YOUR OBJECTIVE ::
Copying rule for the data below: pictures stay out, and only the lines from the one with "まごころ弁当【諏訪店】" down to the one with "транзакций в месяц - бесплатно.", inclusive, are repeated exactly.

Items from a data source
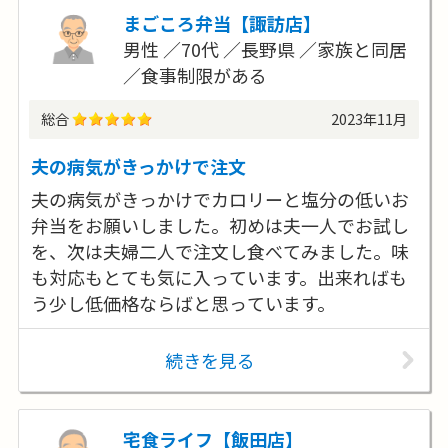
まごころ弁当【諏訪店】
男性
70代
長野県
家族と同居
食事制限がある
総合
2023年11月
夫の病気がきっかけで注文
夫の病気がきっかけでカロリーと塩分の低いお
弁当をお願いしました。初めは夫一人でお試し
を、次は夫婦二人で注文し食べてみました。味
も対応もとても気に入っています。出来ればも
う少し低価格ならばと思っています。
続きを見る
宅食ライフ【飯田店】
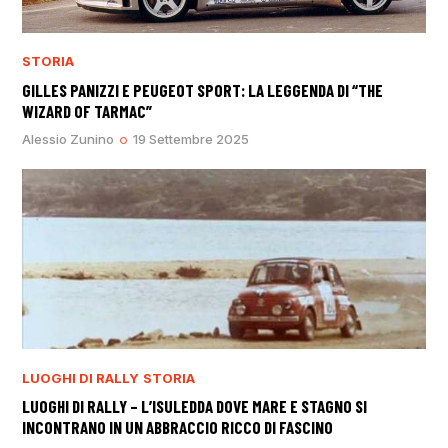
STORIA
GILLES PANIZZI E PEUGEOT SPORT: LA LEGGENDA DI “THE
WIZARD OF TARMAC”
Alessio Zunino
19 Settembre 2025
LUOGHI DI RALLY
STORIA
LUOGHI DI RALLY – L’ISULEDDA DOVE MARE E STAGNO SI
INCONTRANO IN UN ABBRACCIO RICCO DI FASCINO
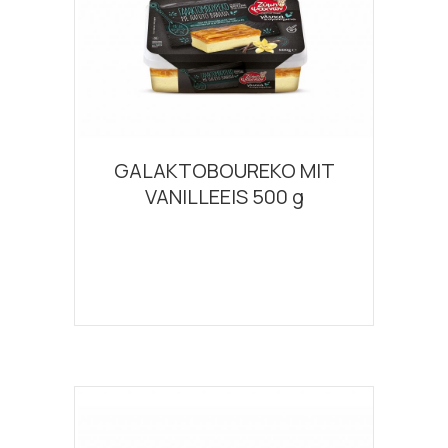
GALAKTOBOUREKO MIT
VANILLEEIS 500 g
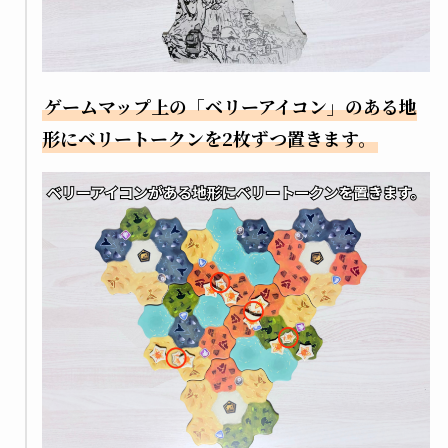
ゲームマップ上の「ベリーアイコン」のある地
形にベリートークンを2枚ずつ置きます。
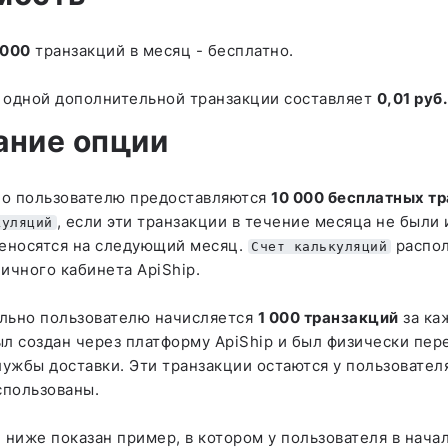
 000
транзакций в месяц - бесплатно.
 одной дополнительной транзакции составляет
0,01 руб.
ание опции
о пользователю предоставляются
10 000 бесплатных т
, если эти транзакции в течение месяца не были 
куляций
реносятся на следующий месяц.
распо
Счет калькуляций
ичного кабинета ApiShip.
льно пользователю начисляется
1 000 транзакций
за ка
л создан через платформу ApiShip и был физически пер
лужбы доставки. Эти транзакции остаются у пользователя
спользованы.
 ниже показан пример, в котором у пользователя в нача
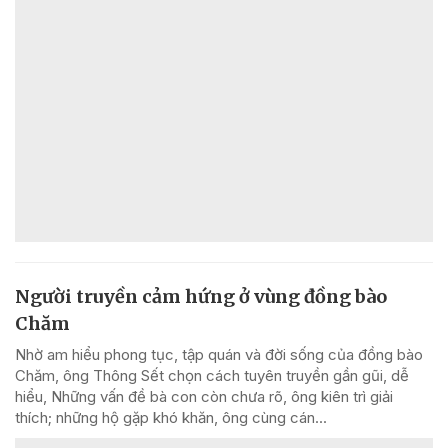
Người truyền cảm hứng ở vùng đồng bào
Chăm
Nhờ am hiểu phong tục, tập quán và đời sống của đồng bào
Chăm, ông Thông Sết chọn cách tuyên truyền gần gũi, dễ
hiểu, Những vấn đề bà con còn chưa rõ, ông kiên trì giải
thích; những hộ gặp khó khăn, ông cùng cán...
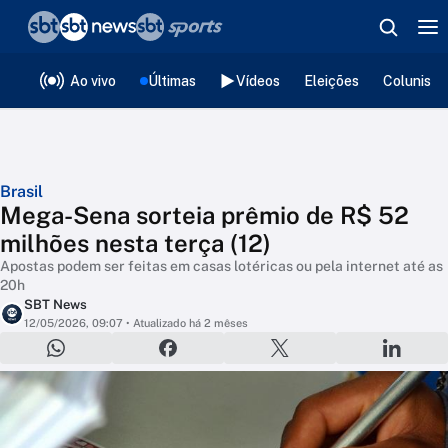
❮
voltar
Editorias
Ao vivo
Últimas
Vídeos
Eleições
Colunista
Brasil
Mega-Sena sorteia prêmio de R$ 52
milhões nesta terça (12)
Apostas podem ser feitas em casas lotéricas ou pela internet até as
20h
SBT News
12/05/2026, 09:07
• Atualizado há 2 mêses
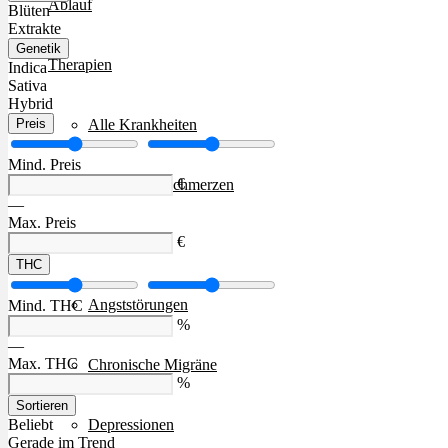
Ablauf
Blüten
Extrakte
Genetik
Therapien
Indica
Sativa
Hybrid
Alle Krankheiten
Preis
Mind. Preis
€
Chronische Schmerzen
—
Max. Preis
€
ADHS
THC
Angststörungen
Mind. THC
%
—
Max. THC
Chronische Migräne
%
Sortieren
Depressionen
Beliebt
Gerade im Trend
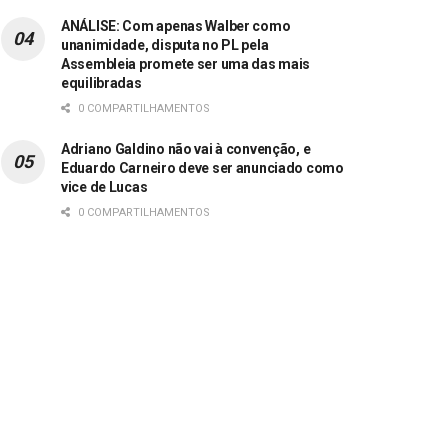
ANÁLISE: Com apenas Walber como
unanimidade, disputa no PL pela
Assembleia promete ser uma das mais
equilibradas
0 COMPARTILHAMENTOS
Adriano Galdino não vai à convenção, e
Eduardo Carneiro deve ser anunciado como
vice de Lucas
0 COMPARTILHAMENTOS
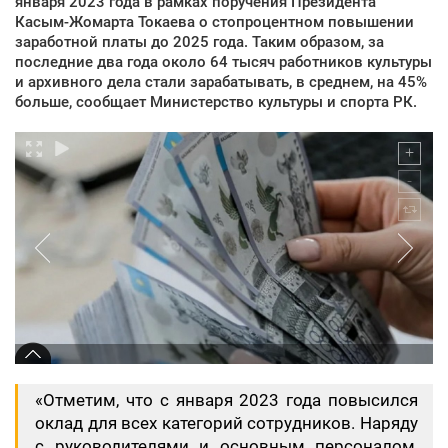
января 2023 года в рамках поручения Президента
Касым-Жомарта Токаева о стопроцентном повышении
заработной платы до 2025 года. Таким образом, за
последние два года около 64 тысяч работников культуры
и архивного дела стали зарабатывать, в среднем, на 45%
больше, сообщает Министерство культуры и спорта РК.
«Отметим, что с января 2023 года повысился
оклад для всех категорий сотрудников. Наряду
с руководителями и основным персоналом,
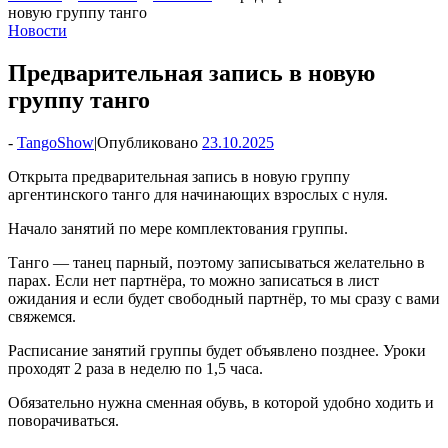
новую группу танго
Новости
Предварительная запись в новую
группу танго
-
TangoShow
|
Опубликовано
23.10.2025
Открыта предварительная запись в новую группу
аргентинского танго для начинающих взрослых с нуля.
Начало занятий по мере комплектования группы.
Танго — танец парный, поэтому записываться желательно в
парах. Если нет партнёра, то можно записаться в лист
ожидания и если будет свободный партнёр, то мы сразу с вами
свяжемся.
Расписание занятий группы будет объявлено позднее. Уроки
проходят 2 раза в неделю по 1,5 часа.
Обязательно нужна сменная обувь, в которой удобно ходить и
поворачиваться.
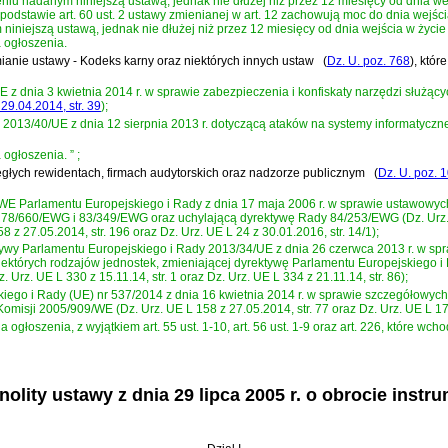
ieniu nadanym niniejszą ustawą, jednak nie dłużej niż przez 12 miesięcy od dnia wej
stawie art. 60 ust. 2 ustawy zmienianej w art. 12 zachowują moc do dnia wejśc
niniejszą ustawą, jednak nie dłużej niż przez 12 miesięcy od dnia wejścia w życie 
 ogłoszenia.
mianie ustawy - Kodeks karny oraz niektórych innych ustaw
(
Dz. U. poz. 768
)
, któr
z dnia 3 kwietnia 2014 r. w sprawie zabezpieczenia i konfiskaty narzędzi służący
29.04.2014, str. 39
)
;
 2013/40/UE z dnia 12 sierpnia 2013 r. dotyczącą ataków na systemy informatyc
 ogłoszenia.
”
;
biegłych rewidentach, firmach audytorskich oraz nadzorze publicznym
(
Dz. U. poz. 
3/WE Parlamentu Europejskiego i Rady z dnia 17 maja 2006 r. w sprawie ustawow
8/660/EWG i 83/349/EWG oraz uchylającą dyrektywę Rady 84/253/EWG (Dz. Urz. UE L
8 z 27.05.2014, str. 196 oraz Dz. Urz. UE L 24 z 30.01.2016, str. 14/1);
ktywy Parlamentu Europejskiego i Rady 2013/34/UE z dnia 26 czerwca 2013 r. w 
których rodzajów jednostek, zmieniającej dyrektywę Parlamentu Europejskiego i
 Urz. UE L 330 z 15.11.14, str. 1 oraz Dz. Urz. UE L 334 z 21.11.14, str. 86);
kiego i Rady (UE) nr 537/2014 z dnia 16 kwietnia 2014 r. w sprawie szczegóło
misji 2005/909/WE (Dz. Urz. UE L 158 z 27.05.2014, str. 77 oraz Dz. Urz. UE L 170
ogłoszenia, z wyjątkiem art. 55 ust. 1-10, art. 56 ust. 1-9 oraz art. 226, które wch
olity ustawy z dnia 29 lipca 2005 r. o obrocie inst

==

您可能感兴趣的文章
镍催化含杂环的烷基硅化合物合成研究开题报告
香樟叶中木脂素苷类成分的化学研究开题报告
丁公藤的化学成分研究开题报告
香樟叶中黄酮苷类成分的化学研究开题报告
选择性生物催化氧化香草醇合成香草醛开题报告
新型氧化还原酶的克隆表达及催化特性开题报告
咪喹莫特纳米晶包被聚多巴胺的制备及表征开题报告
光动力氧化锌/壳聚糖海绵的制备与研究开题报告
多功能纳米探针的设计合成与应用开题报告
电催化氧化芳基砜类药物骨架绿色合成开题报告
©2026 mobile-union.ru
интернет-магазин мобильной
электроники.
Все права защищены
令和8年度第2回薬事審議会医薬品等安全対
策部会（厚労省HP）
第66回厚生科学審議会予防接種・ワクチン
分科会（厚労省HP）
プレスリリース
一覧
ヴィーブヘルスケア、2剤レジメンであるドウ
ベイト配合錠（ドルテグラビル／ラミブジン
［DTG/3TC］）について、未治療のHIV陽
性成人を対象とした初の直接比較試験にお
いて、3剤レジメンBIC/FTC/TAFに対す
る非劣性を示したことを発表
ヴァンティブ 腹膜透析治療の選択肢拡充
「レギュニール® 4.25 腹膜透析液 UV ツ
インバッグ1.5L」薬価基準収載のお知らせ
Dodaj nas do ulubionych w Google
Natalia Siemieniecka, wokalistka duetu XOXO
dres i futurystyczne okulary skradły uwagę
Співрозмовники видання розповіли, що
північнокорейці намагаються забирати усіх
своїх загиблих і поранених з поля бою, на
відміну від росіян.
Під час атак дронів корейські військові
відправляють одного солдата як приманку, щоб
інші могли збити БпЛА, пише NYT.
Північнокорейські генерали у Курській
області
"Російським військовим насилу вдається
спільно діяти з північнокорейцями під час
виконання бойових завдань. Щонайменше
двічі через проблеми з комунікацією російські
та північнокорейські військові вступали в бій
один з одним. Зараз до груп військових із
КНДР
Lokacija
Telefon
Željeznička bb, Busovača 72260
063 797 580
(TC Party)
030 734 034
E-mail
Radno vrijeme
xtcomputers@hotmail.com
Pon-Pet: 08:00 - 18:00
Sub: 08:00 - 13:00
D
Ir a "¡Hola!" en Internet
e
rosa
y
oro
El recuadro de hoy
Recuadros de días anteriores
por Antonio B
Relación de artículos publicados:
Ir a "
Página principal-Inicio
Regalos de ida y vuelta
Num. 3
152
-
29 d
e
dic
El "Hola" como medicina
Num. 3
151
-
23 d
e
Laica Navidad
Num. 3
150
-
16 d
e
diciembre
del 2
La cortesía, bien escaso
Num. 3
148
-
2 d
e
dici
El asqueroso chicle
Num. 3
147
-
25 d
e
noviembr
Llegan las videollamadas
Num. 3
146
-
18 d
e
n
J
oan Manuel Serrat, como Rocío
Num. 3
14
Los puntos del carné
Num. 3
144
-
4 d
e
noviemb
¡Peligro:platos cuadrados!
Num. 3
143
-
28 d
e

WRITTEN SOLUTION ::
まごころ弁当【諏訪店】
男性
70代
長野県
家族と同居
食事制限がある
総合
2023年11月
夫の病気がきっかけで注文
夫の病気がきっかけでカロリーと塩分の低いお
弁当をお願いしました。初めは夫一人でお試し
を、次は夫婦二人で注文し食べてみました。味
も対応もとても気に入っています。出来ればも
う少し低価格ならばと思っています。
続きを見る
宅食ライフ【飯田店】
STORIA
GILLES PANIZZI E PEUGEOT SPORT: LA LEGGENDA DI “THE
WIZARD OF TARMAC”
Alessio Zunino
19 Settembre 2025
LUOGHI DI RALLY
STORIA
LUOGHI DI RALLY – L’ISULEDDA DOVE MARE E STAGNO SI
INCONTRANO IN UN ABBRACCIO RICCO DI FASCINO
GALAKTOBOUREKO MIT
VANILLEEIS 500 g
ゲームマップ上の「ベリーアイコン」のある地
形にベリートークンを2枚ずつ置きます。
 000
транзакций в месяц - бесплатно.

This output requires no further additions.